Как-то один из постоянных посетителей лавки заметил: едва ли найдется нечто, способное оказать такое влияние на читателя, как первая книга, проложившая путь к его сердцу. Те первые образы, отзвук слов, которые, как нам кажется, остались далеко в прошлом, сопровождают нас всю жизнь. Они возводят в нашей памяти дворец, в который — сколько бы книг мы потом ни прочли, сколько бы миров ни открыли, сколько бы ни узнали и ни позабыли — нам неизбежно предстоит вернуться. Для меня такими волшебными страницами стали те, что я обнаружил в лабиринтах Кладбища Забытых Книг.
Пепельные дни
1945—1949
1
Всякая тайна стоит ровно столько, сколько тот, от кого мы ее скрываем. Я проснулся с единственной мыслью: рассказать о Кладбище Забытых Книг лучшему другу. Томас Агилар был моим одноклассником; все свое свободное время и весь свой талант он отдавал изобретениям, столь же гениальным, сколь бесполезным, таким, как самодвижущийся дротик или электроюла. Как было бы здорово поделиться секретом с Томасом! Сквозь дрему я представлял себе, как, вооружившись фонариками и компасом, мы разгадываем загадки библиографических катакомб. Но, вспомнив о клятве, данной отцу, я решил, что обстоятельства вынуждают избрать, как обычно пишут в детективах, иной образ действий.

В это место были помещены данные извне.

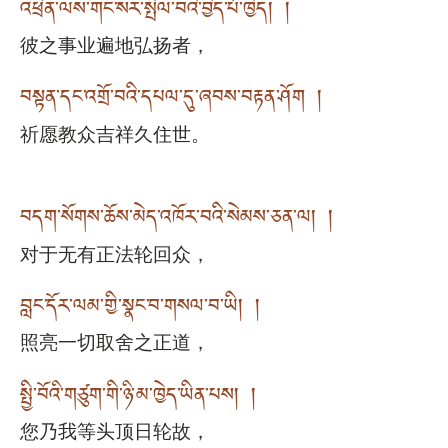
འཕྲིན་ལས་གང་སར་སྤེལ་བའི་བྱེད་པོ་ཁྱེད། །
彼之事业遍地弘扬者，
བསྟན་དང་འགྲོ་བའི་དཔལ་དུ་ཞབས་བརྟན་ཤོག །
祈愿教众吉祥久住世。
བདག་སོགས་ཆོས་མེད་འཁོར་བའི་སེམས་ཅན་ལ། །
对于无有正法轮回众，
བླང་དོར་ལམ་གྱི་སྣང་བ་གསལ་བ་ཡི། །
照亮一切取舍之正道，
སྤྱི་བོའི་གཙུག་གི་ཉི་མ་ཁྱེད་ཡིན་པས། །
您乃我等头顶日轮故，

В полдень я пошел к отцу и набросился на него с расспросами о Хулиане Караксе, который тогда потряс меня настолько, что я не сомневался: слава о нем гремит на весь мир. Мой план был прост: раздобыть все его книги и меньше чем за неделю прочесть их от корки до корки. Меня постигло жесточайшее разочарование: отец, завзятый библиофил и знаток всевозможных литературных раритетов, и слыхом не слыхивал ни о «Тени ветра», ни о его авторе. Задетый за живое, он внимательно изучил страничку с выходными данными.
— Тут сказано, что книга вышла тиражом две с половиной тысячи экземпляров в барселонском издательстве «Кабестань Эдиторс» в декабре 1935 года.

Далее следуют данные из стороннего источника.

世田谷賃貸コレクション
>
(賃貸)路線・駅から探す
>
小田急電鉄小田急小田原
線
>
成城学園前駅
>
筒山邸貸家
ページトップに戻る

— Ты знаешь это издательство?
— Оно давно закрылось. Но это не первое издание, впервые роман опубликовали в ноябре того же года, но в Париже… Издательство «Гальяно и Неваль»… Не припомню такого.
— Значит, это перевод? — растерянно спросил я.
— Нигде не указано. Если верить тому, что здесь написано, перед нами оригинал.
— Книга на испанском, изданная сначала во Франции?…
— В наши времена бывает и такое. Пожалуй, нам может помочь Барсело.
Густаво Барсело, давний коллега отца, держал на улице Фернандо похожую на пещеру книжную лавку и был негласным главой самой верхушки цеха букинистов. Невозможно было представить себе Барсело без его неизменной погасшей трубки, источавшей ароматы восточного рынка; сам себя он называл последним романтиком. Барсело утверждал, будто он и его предки состоят в дальнем родстве с лордом Байроном, хотя был выходцем из местечка Кальдас-де-Монбуи. Возможно, в подтверждение своей благородной родословной он неизменно одевался на манер денди девятнадцатого века: шелковый шейный платок, белоснежные лакированные ботинки и монокль без диоптрий, с которым, как говорили злые языки, он не расставался даже в уборной. На самом деле куда как более значимым было совсем иное родство: один из его предков, промышленник, в конце девятнадцатого века не совсем честным путем сумел сколотить состояние. По словам моего отца, Густаво Барсело не бедствовал, и книжное дело было скорее его страстью, нежели источником заработка. Он обожал книги до безумия, вплоть до того, что (сам Барсело это категорически отрицал), если в магазине появлялся покупатель, который влюблялся в какой-нибудь из выставленных на продажу экземпляров, но не мог за него заплатить, снижал цену насколько было надо, а то и вообще отдавал книгу даром, если считал клиента истинным читателем, а не ветреным дилетантом. Несмотря на подобные чудачества, Барсело обладал феноменальной памятью и педантичностью — качествами, которые предпочитал не выставлять напоказ. В общем, если кто и разбирался в редких книгах, то это, несомненно, был он. В тот вечер, закрыв свою лавку, отец предложил пройтись до кафе «Четыре кота» на улице Монсьо, где Барсело и его приятели-библиофилы обычно проводили время за дружеской беседой о забытых поэтах, мертвых языках и съеденных молью литературных шедеврах.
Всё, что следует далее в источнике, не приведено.